François, Hugo… et les autres
Prendre la pose et faire une pause pour célébrer sa complicité avec une amie cinéaste
CERTAINS DE MES AMIS ★★★ Documentaire de Catherine Martin. Québec, 2017, 115 minutes. Cinémathèque québécoise, La Maison du cinéma, Cartier
L’ascétisme accompagne Catherine Martin, peu importe qu’elle signe des fictions (Nuits d’Afrique, Dans les villes, Une jeune fille) ou des documentaires (Océan, Les dames du 9e). La musique s’y fait discrète, voire minimaliste, et plutôt qu’une caméra virevoltante, elle préfère poser la sienne sur un trépied: pour regarder, embrasser le paysage, saisir les nuances de la lumière du jour.

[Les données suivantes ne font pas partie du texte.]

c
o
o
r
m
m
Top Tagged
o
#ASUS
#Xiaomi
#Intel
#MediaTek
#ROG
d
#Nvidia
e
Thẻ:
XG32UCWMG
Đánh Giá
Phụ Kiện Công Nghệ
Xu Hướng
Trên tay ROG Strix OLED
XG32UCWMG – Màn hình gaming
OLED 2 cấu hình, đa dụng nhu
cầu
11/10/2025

Les visages sont justement paysages dans Certains de mes amis, une apologie jamais tapageuse de quelques personnes importantes de son entourage, des gens au profil diversifié; certains parlent avec éloquence de ce qu’ils font dans la vie, d’autres ne disent presque rien, ou préfèrent pratiquer leur art sans avoir à l’expliquer.

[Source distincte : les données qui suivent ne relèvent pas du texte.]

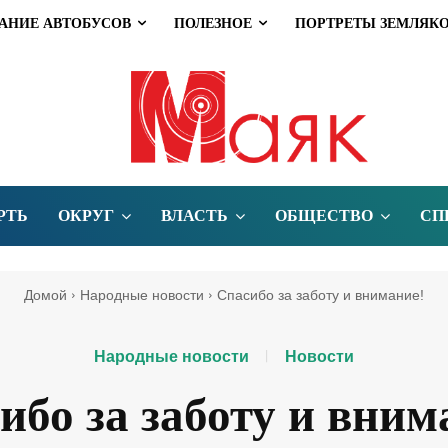
АНИЕ АВТОБУСОВ
ПОЛЕЗНОЕ
ПОРТРЕТЫ ЗЕМЛЯК
РТЬ
ОКРУГ
ВЛАСТЬ
ОБЩЕСТВО
СП
Домой
Народные новости
Спасибо за заботу и внимание!
Народные новости
Новости
ибо за заботу и вним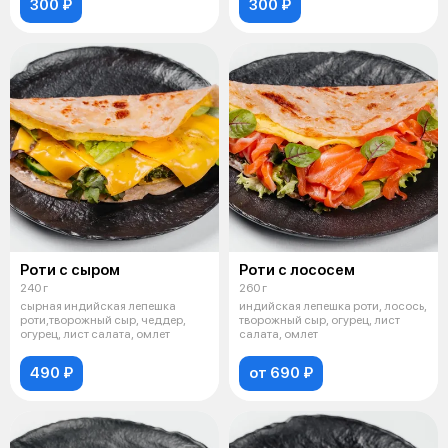
300 ₽
300 ₽
Роти с сыром
Роти с лососем
240 г
260 г
сырная индийская лепешка
индийская лепешка роти, лосось,
роти,творожный сыр, чеддер,
творожный сыр, огурец, лист
огурец, лист салата, омлет
салата, омлет
490 ₽
от 690 ₽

Ce parti pris du dépouillement s’affirme avec radicalité dès le tout premier segment consacré au peintre François Vincent (les noms de famille ne seront divulgués qu’au générique de fin). Comme tous les autres à sa suite, il prendra la pose devant la caméra sans dire un mot, et se remettra au travail dans un silence monastique. Ce n’est qu’au bout d’une bonne dizaine de minutes qu’il prononcera ses premières paroles, ayant laissé ses pinceaux, ses tubes de couleurs et ses dessins causer à sa place. Les autres amis de la cinéaste seront beaucoup plus bavards, sans pour autant se répandre en longs discours ou en explications vaseuses, comprenant la démarche pointilliste de celle qui partage leur trajectoire de vie.

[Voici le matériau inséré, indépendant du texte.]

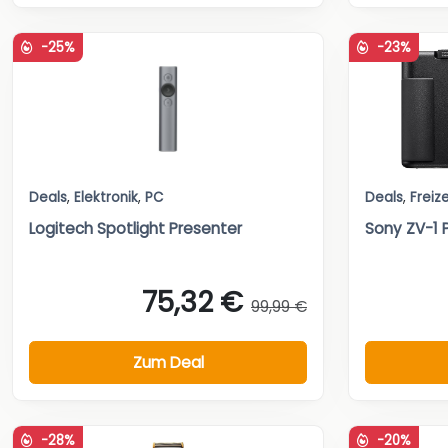
-25%
-23%
Deals
,
Elektronik
,
PC
Deals
,
Freize
Logitech Spotlight Presenter
Sony ZV-1
75,32 €
99,99 €
Zum Deal
-28%
-20%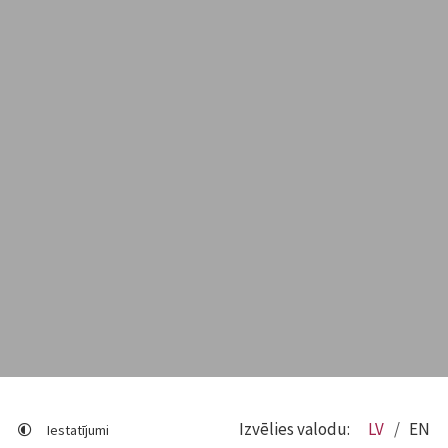
Izvēlies valodu:
LV
EN
Iestatījumi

De quelle manière et à quelle fréquence? Aucun ne s’aventure sur ce territoire personnel, même si chacun ouvre la porte de son intimité, en soi une preuve de cette confiance solidifiée au fil des années. Certains préfèrent exposer leur profonde dévotion à l’égard de leur métier, et personne ne le fait avec autant d’enthousiasme que Marie Dumont, chercheuse explorant les rythmes circadiens, les mystères du sommeil, surtout ceux chez les travailleurs de nuit. Il faut aussi voir, et entendre, l’émotion qui l’étreint devant une magnifique lampe de chevet (composée de livres et de citations, dont une de Nietzsche), cadeau d’une doctorante en remerciement pour son accompagnement professoral.
La passion pour l’art constitue un des fils de cette succession de morceaux choisis, saisis sans artifices. On découvre les magnifiques marionnettes de Louise Lapointe fabriquées avec ses étudiants du Conservatoire d’art dramatique de Montréal, ou les photographies humanistes de Gabor Szilasi, un personnage que Catherine Martin a déjà observé (L’esprit des lieux), racontant les circonstances émouvantes autour du portrait d’un couple au soir de sa vie.
Le minimalisme biographique empêche parfois de saisir la richesse des liens qui unissent la cinéaste à ses sujets. Le dernier ami convié, mais non le moindre, Hugo Brochu, se dévoile dans toute sa fragilité (après un AVC qui l’a rendu aphasique), mais on aurait aimé en savoir plus sur son rapport au cinéma (il est concepteur sonore) et celui de son amie (il a collaboré à quelques films de Martin).
On reproche beaucoup la tentation du reportage chez bon nombre de documentaristes. La cinéaste s’inscrit à contre-courant de cette tendance, mais nous laisse parfois en retrait de son beau cercle d’amis.